What is veterinary dentistry, and who should perform it?
Veterinary dentistry includes the cleaning, adjustment, filing, extraction, or repair of your pets’ teeth and all other aspects of oral health care. These procedures should be performed by a veterinarian or a board-certified veterinary dentist. Subject to state or provincial regulation, veterinary technicians are allowed to perform certain dental procedures under the supervision of a veterinarian.
The process begins with an oral exam of your pet’s mouth by a veterinarian. Radiographs (x-rays) may be needed to evaluate the health of the jaw and the tooth roots below the gumline.

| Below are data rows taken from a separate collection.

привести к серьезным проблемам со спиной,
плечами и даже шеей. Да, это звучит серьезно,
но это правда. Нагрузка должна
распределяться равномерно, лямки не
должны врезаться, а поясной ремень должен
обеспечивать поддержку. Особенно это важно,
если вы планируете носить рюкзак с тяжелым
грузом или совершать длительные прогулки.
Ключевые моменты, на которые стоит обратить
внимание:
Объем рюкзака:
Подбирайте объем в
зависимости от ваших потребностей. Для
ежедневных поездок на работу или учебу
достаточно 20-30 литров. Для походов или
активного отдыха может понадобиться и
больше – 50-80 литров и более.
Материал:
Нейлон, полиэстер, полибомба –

Because most dental disease occurs below the gumline, where you can’t see it, a thorough dental cleaning and evaluation are performed under anesthesia. Dental cleaning includes scaling (to remove dental plaque and tartar) and polishing, similar to the process used on your own teeth during your regular dental cleanings.
Oral health in dogs and cats
Your pet’s teeth should be checked at least once a year by your veterinarian for early signs of a problem and to keep your pet’s mouth healthy.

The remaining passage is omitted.